Putting these and other complexes together requires the proper folding of their component proteins into the right three-dimensional shapes—the problem that AlphaFold and RoseTTAFold were designed to solve. Once that folding is done, however, the proteins have to interact with each other, fitting together in the right orientation and stabilizing these interactions through contacts among their amino acids (meaning that a positive charge on one protein would be matched by a negative charge on its partner, and so on).
To an extent, the information obtained from AlphaFold and RoseTTAFold should be helpful for this application, because solving the individual structures of proteins should tell us something about the surfaces that could interact. But the methods used by the algorithms turned out to be specifically useful for assembling multi-protein complexes.

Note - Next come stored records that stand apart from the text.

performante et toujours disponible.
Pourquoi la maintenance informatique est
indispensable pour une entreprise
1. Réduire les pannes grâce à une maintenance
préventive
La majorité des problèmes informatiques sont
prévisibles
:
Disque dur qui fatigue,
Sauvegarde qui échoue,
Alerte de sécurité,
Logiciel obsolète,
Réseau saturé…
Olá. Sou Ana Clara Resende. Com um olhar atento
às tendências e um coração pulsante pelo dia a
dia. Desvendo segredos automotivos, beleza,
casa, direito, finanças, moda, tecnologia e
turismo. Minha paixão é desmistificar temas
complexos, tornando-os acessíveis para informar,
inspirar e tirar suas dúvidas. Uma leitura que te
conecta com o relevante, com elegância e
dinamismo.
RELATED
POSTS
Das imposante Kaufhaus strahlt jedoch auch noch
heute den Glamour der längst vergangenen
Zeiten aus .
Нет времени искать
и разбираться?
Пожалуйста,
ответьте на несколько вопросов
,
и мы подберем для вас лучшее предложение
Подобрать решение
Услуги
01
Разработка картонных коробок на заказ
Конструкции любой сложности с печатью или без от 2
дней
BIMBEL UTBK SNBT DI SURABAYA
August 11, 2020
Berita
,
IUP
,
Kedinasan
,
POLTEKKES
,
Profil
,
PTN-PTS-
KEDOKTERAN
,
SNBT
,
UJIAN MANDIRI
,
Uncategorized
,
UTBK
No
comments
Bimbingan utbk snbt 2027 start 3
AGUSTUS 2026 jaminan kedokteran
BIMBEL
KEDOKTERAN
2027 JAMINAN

RoseTTAFold, for example, solves protein structures in part by chopping their amino acid sequence up into smaller pieces and solving each of them before assembling them into a more complete protein. But the system’s creators found that if RoseTTAFold was given pieces of two different proteins that interact, it would happily assemble both proteins in a way that also captured their interactions, including the right orientation and spacing.
Evolution giveth—and taketh away
The other useful feature is that both algorithms lean heavily on evolution to make their structural predictions. A key step for each is identifying many proteins that are related through common descent and likely to share a common structure. These proteins provide important constraints on the structures that are possible within a given family of related sequences. Certain amino acids interfere with helical structure formation, for example.
Protein complexes can face similar constraints, but there’s an important difference. Let’s say protein A has an amino acid with a positive charge that interacts with a negative one on protein B. If a mutation changes A so that it now has a negative charge, the interaction between the two would be greatly weakened. But protein B could compensate for that issue if a mutation swapped its negative charge for a positive one.
Following pairs of proteins as they change over the course of evolution can provide an indication of whether any changes in one are compensated for by changes in the other. The absence of these sorts of changes can tell us that the proteins are unlikely to interact.
To keep the analysis computationally tractable, the researchers simply paired each protein with everything else in the genome. They found pairwise interactions and later used those interactions to build up larger complexes. However, even knowing potential pairs of interactions left complexes that were limited to a small number of proteins; and attempting to build up something as big as DNA polymerase would have overwhelmed the computational hardware the researchers had access to.